Table of Contents
- What is the objective of training a model?
- Why can I not see anything in Discover if I've just uploaded data into the platform?
- How much historical data do I need to train a model?
- Do I need to save my model every time I make a change?
- How do I know what the performance of the model is?
- Why are there only 30 clusters available and can we set them individually?
- How many verbatims are in each cluster?
- What do precision and recall mean?
- Can I return to an earlier version of my model?
- Can I change the name of a label later on?
- How do I find out the number of verbatims I have labelled?
- One of my labels is performing poorly, what can I do to improve it?
- What does the red circle next to my label indicate? How do I get rid of it?
- Should I avoid labelling empty/uninformative verbatims?
As soon as data is uploaded to the platform, Re:infer begins a process called unsupervised learning, whereby it groups verbatims into clusters of similar semantic intent. This process can take up to a couple of hours, depending on the size of the dataset, and clusters will appear once it is complete.
Please Note: Discover requires a minimum of 2048 verbatims in the dataset in order to create clusters.
To be able to train a model, you need a minimum amount of existing historical data. This is used as training data to provide Re:infer with the necessary information to confidently predict each of the relevant concepts for your analysis and/or automation.
The recommendation for any use case is a minimum of 12 months of historical data, in order to properly capture any seasonality or irregularity in the data (e.g. month-end processes and busy seasons).
If you do not have 12 months worth of data, your use case may still be viable and you should speak to one of the Re:infer team for advice.
No, you do not need to save your model after any changes are made. Every time you train the platform on your data (i.e. labelling any verbatims), a new model version is created for your dataset. Performance statistics for older model versions can be viewed in Validation.
Please check the Validation page in the platform, which reports various performance measures and provides a holistic model health rating. This page updates after every training event and it can be used to identify areas where the model may need more training examples or some label corrections in order to ensure consistency.
Please see our Knowledge Base for information on how to use the Validation page, and for full explanations of model performance and how to improve it.
The clusters are a helpful way to help you quickly build up your taxonomy, but users will spend most of their time training in Explore rather than Discover.
If users spend too much time labelling via clusters, there’s a risk of overfitting the model to look for verbatims that only fit these clusters when making predictions. The more varied examples there are for each label, the better the model will be at finding the different ways of expressing the same intent or concept. This is one of the main reasons why we only show 30 clusters at a time.
Once enough training has been completed or a significant volume of data has been added to the platform (see here), however, Discover does retrain. When it retrains, it takes into account the existing training to-date, and will try to present new clusters that are not well covered by the current taxonomy.
For more information on Discover, see here.
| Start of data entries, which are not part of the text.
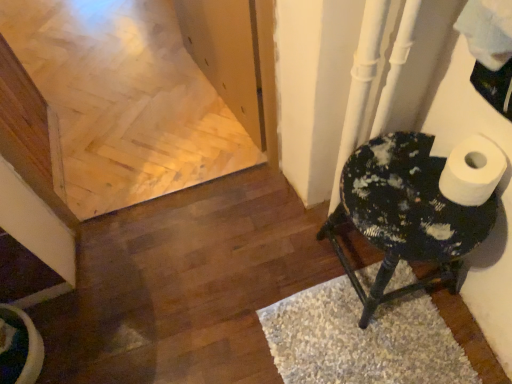 Identify the location of vacant space that is to the left of speckled black stool at right. This screenshot has width=512, height=384. (279, 261). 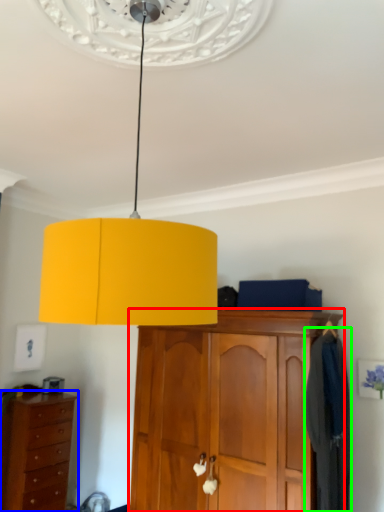 Question: Which object is the farthest from cabinetry (highlighted by a red box)? Choose among these: chest of drawers (highlighted by a blue box) or clothing (highlighted by a green box).

Choices:
 (A) chest of drawers
 (B) clothing

Answer: (A) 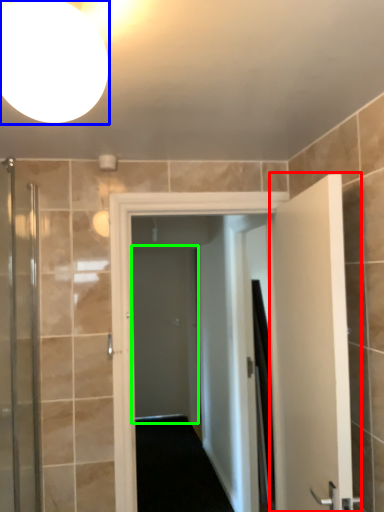 Question: Based on their relative distances, which object is nearer to door (highlighted by a red box)? Choose from light fixture (highlighted by a blue box) and screen door (highlighted by a green box).

Choices:
 (A) light fixture
 (B) screen door

Answer: (A) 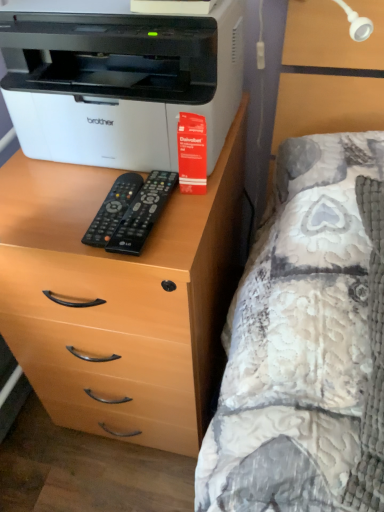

There are 30 clusters in total, each containing 12 verbatims. In the platform, you are able to filter the number of verbatims shown on the page in increments between 6 and 12 per page. Our recommendation is labelling 6 at a time to ensure that you reduce the risk of partially labelling any verbatims.
Please see our training best practice guide for further helpful tips.
Precision and recall are metrics used to measure the performance of a machine learning model. A detailed description of each can be found under the Using Validation section of our how-to guides.
You can access the validation overview of earlier models by hovering over ‘Model Version’ in the top left corner of the Validation page. This can be helpful for tracking and comparing progress as you train out your model. However, you cannot return your model to an earlier version. If you are planning to make significant changes to your model, you should make a copy of your taxonomy before doing so. You can access more information on how to copy your taxonomy here.
You can pin a version of a model if you intend to use it to request predictions via the API. You can learn more about using model versions here.
Can I change the name of a label later on?
Yes, it’s really easy to do. You can go into the settings for each label and rename it at any point. You can see how to do it here.
How do I find out the number of verbatims I have labelled?
Information about your dataset, including how many verbatim that have been labelled, is displayed in the Datasets Settings page. To see how to access it, click here.
One of my labels is performing poorly, what can I do to improve it?
If you can see in the Validation page that your label is performing poorly, there are various ways to improve its performance. See here to understand more.
What does the red circle next to my label indicate? How do I get rid of it?
The little red dials next to each label indicate whether more examples are needed for Re:infer to accurately estimate the label's performance. The dial starts to disappear as you provide more training examples and will disappear completely once you reach 25 examples. After this, Re:infer will be able to effectively evaluate the performance of a given label and may return a performance warning if the label is not healthy.
You can read more about label warnings and how to avoid them here.
Should I avoid labelling empty/uninformative verbatims?
Re:infer is able to learn from empty verbatims and uninformative verbatims as long as they are labelled correctly. However, it is worth noting that uninformative labels will likely need a significant number of training examples, as well as to be loosely grouped by concept, to ensure best performance.